Emergency surgical patients account for around half of all NHS surgical workload and 80 % of surgical deaths. Few trainees opt to CCT in General Surgery, and there is no recognised subspecialty training program in Emergency General Surgery (EGS). Despite this lack of training and relevant assessment by examination, there appears to be an increasing number of EGS posts advertised. This study aims to provide information about potential future employment opportunities for surgical trainees.


All consultant surgeon posts, advertised in the British Medical Journal between January 2009 and December 2014 were included. Data collected included specialty, region and institute of advertised post. For the purposes of statistical analysis, data was divided into two separate year bands: 2009–2011 and 2012–2014. Statistical analysis was by Chi-squared test; p <0.01 was considered statistically significant. An online tool was also used to determine experience and attitudes towards EGS amongst Consultant members of the ASGBI and all UK trainees in national training number (NTN) posts.
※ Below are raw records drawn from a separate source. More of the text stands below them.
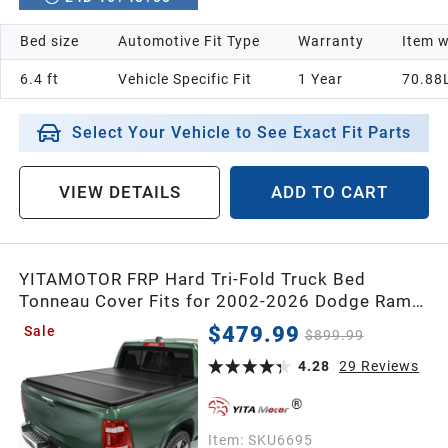
Bed size
Automotive Fit Type
Warranty
Item w
6.4 ft
Vehicle Specific Fit
1 Year
70.88
Select Your Vehicle to See Exact Fit Parts
VIEW DETAILS
ADD TO CART
YITAMOTOR FRP Hard Tri-Fold Truck Bed
Tonneau Cover Fits for 2002-2026 Dodge Ram
1500 (Classic & New), 2003-2026 Dodge Ram
$479.99
Sale
$899.99
2500 3500 6.4 ft Bed Without Rambox
4.28
29
Reviews
Item:
SKU6695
Over the six-year study period, there were 1240 consultant job adverts in a general surgical specialty. Nine hundred and 75 were substantive posts; the region with the most jobs was London and the South East (n = 278). There were 55 jobs advertised in EGS, either with (20) or without (35) another subspecialty. The number of EGS adverts increased significantly in 2012–14 compared to 2009–11 (p = 0.008). 229 (28 %) Consultants and 309 (22 %) trainees responded to the survey. 16 % of consultants work in NHS institutions with Emergency General Surgeons. Only 21 % of trainees believe EGS will be delivered by EGS consultants in the future whilst 8.2 % of trainees stated EGS as their career plan. Less than half of all UK consultant surgeons see EGS as a subspecialty.


This data demonstrates increasing societal need for EGS consultants over the last six years and the emergence of Emergency Surgery as a new subspecialty. In order to meet the EGS needs of the NHS, general surgical training and the examination system need to be revised.